Conforme já dito, uma ordem jurídica é um sistema escalonado de normas gerais e individuais que estão entre si ligadas pelo fato de que a criação de toda e qualquer norma é determinada por uma outra norma do mesmo sistema e, em última linha, pela sua norma fundamental. Uma norma pertence a uma determinada ordem jurídica porque foi criada com a determinação de uma norma desta mesma ordem. Estas considerações se referem a uma ordem jurídica estadual, e a comunidade jurídica em vista é, portanto, o Estado. Kelsen afirma que “é o Estado que cria o Direito” (KELSEN, 2000, p. 260). Sendo este ponto de sua teoria também objeto de muitas críticas por aqueles que acreditam que o Estado não detém o monopólio da produção jurídica em um Estado dito pós-moderno, fala-se, então, em pluralismo jurídico, o qual não será nosso objeto, por enquanto.
O que importa ressaltar é que, para Kelsen, a “aplicação do direito é simultaneamente produção do Direito” (KELSEN, 2000, p. 260). Sendo assim, ele supera o formalismo tradicional exegético, que coloca aplicação e criação do direito numa oposição absoluta. Afirma Kelsen que consiste num erro distinguir entre atos de criação e aplicação do direito, exceto os dois casos extremos, o ápice e a base da pirâmide, ou seja, a pressuposição da norma fundamental e a execução do ato coercivo da norma individual. Tirando os extremos, todo ato jurídico é simultaneamente “aplicação de uma norma superior e produção, regulada por esta norma, de uma norma inferior” (KELSEN, 2000, p. 261). “A norma superior pode não só fixar o órgão pelo qual e o processo no qual a norma inferior é produzida, mas também determinar o conteúdo desta norma” (KELSEN, 2000, p. 261).
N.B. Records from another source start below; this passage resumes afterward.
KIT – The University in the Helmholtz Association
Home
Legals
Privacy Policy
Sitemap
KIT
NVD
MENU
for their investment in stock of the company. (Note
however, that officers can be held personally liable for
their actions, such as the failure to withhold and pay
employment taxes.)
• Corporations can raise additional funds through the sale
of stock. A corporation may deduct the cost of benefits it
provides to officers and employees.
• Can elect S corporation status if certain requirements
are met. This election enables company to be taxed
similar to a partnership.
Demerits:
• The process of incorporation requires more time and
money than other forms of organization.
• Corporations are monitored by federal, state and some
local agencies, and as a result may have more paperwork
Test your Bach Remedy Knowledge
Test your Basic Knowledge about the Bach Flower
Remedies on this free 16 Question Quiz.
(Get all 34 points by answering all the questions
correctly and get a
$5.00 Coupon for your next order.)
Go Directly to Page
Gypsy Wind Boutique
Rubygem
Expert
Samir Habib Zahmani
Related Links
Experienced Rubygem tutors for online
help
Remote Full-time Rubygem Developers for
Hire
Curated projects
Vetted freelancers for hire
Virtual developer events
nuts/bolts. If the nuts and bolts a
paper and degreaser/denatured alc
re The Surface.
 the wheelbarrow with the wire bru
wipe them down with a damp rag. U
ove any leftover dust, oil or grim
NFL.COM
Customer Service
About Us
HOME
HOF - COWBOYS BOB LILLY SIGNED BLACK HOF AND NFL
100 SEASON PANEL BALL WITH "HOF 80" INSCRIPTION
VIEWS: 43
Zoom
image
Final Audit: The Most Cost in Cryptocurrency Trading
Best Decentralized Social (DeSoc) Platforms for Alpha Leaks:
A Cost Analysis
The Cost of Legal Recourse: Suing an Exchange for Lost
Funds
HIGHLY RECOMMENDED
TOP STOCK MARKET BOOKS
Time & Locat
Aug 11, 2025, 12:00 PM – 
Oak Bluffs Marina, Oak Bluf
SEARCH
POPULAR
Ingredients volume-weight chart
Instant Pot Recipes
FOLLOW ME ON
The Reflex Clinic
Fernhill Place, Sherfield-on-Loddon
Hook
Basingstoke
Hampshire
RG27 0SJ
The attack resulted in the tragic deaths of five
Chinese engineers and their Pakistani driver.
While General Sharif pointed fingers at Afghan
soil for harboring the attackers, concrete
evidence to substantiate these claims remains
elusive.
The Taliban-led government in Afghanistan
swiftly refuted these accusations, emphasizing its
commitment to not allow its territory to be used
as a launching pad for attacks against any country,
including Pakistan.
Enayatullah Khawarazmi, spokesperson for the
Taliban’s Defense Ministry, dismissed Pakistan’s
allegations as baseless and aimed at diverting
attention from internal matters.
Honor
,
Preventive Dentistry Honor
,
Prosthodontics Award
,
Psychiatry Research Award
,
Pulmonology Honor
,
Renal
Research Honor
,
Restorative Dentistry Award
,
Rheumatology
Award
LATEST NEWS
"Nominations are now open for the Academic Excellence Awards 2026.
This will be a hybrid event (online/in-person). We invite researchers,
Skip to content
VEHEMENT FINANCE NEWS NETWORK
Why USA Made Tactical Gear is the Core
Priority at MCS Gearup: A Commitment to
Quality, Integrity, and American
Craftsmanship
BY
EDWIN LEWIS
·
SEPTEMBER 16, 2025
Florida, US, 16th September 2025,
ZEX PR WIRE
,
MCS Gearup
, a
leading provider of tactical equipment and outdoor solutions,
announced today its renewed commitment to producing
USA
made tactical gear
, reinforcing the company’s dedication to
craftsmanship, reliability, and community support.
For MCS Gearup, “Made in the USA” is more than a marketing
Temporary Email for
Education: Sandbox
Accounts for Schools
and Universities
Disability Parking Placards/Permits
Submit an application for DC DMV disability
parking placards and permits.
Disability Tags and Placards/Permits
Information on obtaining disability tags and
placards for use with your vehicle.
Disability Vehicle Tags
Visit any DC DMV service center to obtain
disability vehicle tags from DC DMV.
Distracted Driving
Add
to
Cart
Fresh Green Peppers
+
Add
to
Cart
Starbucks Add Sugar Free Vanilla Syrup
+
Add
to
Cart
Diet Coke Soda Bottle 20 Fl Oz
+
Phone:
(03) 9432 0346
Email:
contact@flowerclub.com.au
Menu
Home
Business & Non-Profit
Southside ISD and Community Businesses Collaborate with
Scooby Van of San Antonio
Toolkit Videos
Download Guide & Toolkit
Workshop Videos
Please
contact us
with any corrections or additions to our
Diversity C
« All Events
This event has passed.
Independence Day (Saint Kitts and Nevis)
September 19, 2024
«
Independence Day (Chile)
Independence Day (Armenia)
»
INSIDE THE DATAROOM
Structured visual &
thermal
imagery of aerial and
Kelsen diferencia o conceito de aplicação do conceito de observância (cumprimento) da norma. Uma norma jurídica é aplicada quando a sanção prescrita é dirigida contra a conduta contrária ao “dever-ser” normativo. Ou seja, uma norma é cumprida quando não é violada, e isso deriva da sua eficácia. Já a observância do direito é, antes de tudo, a conduta que evita a sanção, o cumprimento do dever jurídico presente na norma (KELSEN, 2000, p. 263).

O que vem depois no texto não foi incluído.